### EXERCISE DESCRIPTION
Write out exactly, and only, the lines below from the line with "público e fortalecendo" through the line with "Расположение кровати в"; pictures do not belong in the copy.

(Stored entries)
.....

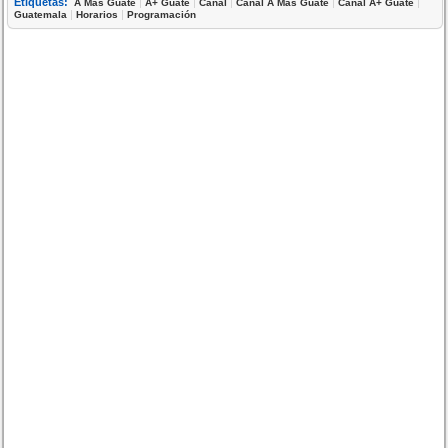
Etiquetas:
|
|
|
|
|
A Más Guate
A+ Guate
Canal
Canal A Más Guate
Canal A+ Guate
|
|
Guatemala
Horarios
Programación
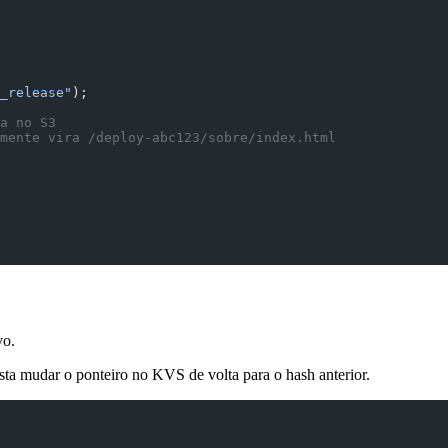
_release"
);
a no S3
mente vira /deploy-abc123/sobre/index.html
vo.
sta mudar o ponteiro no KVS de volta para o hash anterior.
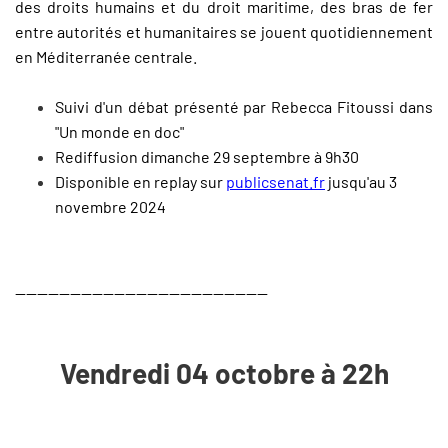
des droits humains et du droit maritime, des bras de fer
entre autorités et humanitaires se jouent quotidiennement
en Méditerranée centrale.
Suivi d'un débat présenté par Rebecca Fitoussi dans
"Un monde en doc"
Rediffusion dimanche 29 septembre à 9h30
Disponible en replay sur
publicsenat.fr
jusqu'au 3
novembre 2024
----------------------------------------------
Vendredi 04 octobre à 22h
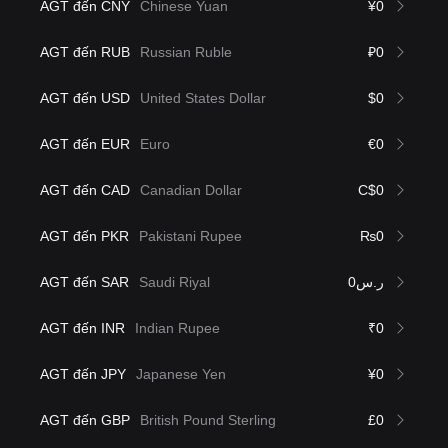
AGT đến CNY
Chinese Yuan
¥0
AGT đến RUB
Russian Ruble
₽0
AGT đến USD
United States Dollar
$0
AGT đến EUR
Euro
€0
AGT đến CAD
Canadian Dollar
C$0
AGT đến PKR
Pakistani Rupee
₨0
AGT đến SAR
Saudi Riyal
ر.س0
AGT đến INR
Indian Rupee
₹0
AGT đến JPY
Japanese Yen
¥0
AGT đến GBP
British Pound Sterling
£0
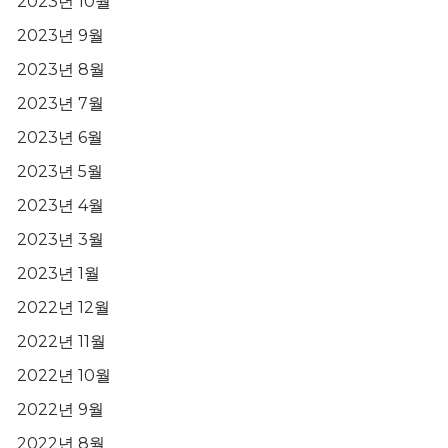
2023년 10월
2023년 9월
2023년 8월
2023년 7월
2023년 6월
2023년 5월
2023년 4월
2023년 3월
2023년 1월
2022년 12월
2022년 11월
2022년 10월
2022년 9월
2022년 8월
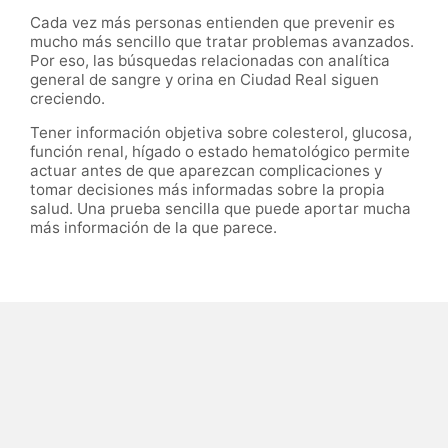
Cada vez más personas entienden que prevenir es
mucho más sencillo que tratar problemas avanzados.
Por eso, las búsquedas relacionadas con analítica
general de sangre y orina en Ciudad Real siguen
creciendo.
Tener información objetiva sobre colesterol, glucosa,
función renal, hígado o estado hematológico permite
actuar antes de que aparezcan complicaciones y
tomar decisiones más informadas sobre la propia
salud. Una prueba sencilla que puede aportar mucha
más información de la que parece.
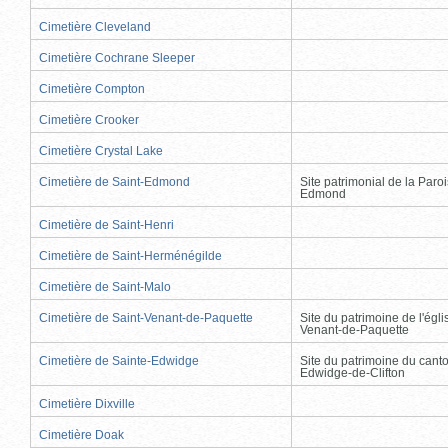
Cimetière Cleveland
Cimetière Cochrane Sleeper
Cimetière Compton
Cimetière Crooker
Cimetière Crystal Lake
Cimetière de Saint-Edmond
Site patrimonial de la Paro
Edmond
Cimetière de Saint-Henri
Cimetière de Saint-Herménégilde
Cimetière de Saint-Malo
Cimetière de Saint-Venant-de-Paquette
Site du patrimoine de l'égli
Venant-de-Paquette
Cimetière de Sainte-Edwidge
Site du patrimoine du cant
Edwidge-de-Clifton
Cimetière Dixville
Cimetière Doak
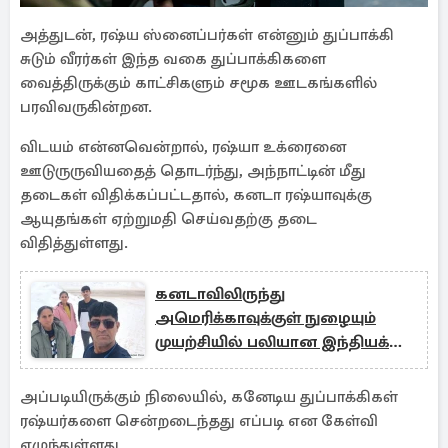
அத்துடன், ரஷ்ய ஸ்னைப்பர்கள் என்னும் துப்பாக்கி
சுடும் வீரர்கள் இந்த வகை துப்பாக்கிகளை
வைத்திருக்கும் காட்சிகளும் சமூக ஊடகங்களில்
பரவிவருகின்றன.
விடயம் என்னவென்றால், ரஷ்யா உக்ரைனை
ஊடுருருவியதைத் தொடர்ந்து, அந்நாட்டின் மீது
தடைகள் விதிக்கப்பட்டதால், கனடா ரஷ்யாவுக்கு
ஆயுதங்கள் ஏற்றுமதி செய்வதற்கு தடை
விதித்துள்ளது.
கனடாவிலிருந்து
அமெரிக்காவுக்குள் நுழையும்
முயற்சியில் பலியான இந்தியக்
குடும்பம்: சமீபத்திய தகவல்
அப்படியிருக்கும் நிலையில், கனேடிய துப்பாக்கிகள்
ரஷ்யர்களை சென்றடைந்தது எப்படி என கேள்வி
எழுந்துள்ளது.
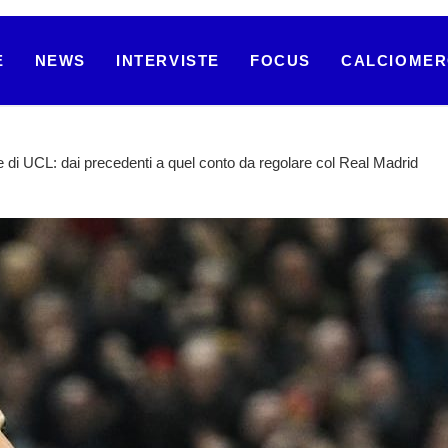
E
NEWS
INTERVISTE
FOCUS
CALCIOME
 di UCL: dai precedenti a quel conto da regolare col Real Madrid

.....

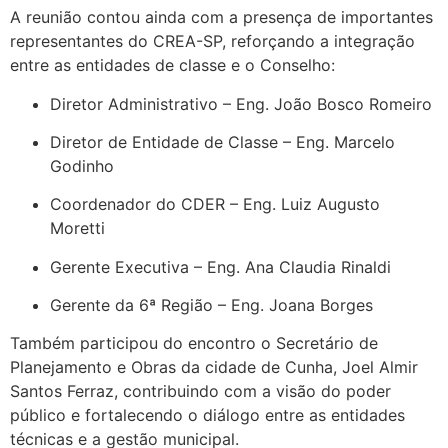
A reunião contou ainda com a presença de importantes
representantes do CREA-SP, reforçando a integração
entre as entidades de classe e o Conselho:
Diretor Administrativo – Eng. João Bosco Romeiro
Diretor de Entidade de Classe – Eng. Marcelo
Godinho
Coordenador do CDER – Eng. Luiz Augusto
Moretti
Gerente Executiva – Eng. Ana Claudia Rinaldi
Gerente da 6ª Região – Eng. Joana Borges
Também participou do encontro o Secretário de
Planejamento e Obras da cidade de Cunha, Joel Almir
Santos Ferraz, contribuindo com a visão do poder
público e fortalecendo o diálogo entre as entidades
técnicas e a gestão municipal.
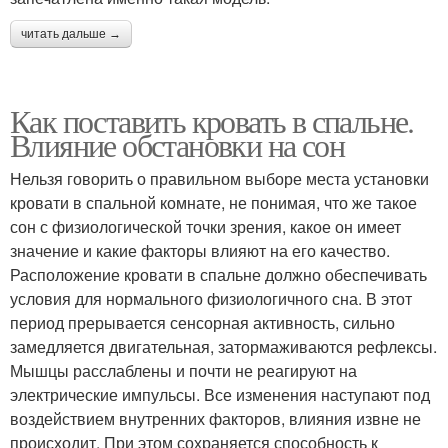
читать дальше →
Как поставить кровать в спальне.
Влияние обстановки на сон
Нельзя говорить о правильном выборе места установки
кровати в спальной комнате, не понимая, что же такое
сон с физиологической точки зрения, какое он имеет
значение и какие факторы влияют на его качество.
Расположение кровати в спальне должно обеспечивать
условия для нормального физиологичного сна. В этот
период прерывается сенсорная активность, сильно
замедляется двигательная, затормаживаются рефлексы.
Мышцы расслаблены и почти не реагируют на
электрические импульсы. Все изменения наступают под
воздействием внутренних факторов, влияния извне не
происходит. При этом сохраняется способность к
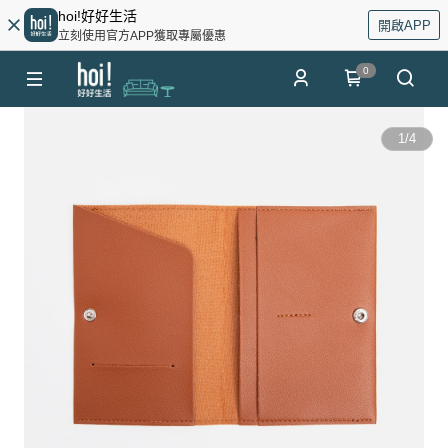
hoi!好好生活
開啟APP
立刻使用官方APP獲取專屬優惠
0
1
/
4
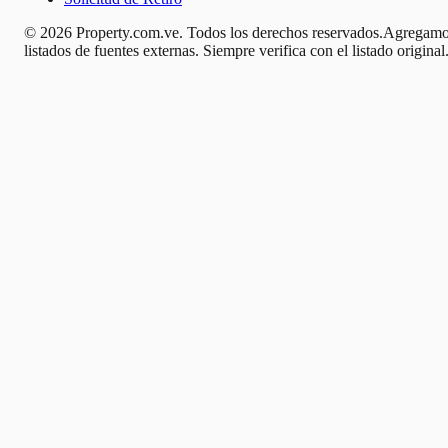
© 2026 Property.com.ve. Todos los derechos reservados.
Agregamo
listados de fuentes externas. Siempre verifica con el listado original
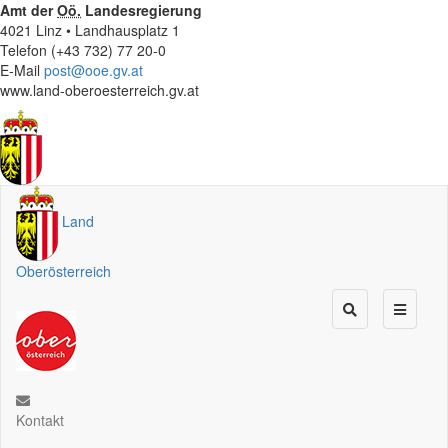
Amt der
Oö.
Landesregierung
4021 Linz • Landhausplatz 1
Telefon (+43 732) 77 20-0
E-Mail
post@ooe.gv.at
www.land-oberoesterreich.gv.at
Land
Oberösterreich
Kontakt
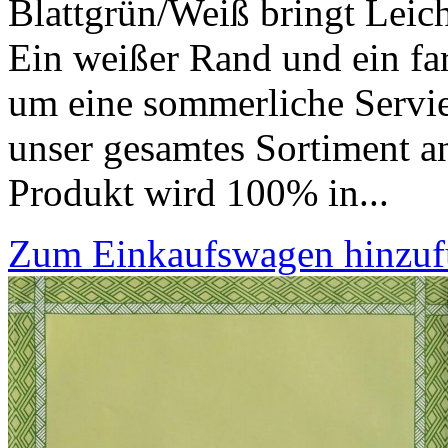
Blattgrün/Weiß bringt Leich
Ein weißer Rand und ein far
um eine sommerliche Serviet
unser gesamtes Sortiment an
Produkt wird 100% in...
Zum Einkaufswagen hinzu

.....

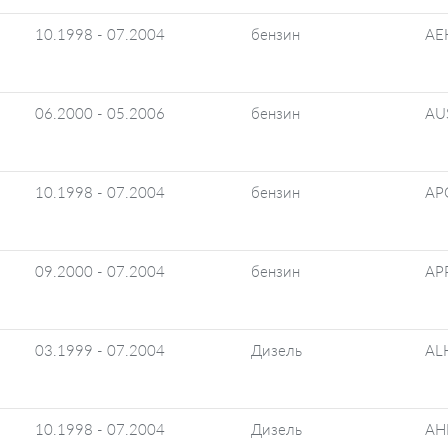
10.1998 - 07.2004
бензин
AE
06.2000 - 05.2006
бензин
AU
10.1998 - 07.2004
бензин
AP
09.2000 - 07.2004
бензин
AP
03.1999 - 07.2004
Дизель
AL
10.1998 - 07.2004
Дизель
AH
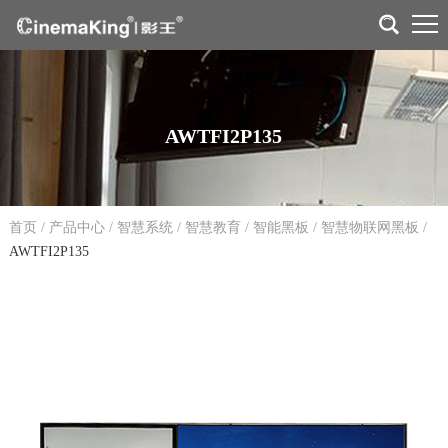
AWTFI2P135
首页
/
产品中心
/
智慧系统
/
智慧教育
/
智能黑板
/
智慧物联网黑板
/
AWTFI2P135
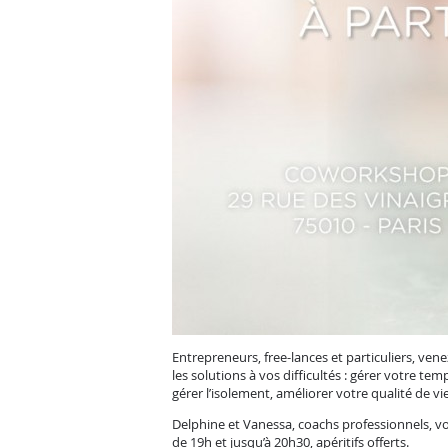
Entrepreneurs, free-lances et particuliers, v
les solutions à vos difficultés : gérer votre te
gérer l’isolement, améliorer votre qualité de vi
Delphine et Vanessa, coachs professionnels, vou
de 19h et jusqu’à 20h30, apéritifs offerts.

.....

### WRITTEN RESPONSE
público e fortalecendo o diálogo entre as entidades
técnicas e a gestão municipal.
читать дальше →
Как поставить кровать в спальне.
Влияние обстановки на сон
Нельзя говорить о правильном выборе места установки
кровати в спальной комнате, не понимая, что же такое
сон с физиологической точки зрения, какое он имеет
значение и какие факторы влияют на его качество.
Расположение кровати в спальне должно обеспечивать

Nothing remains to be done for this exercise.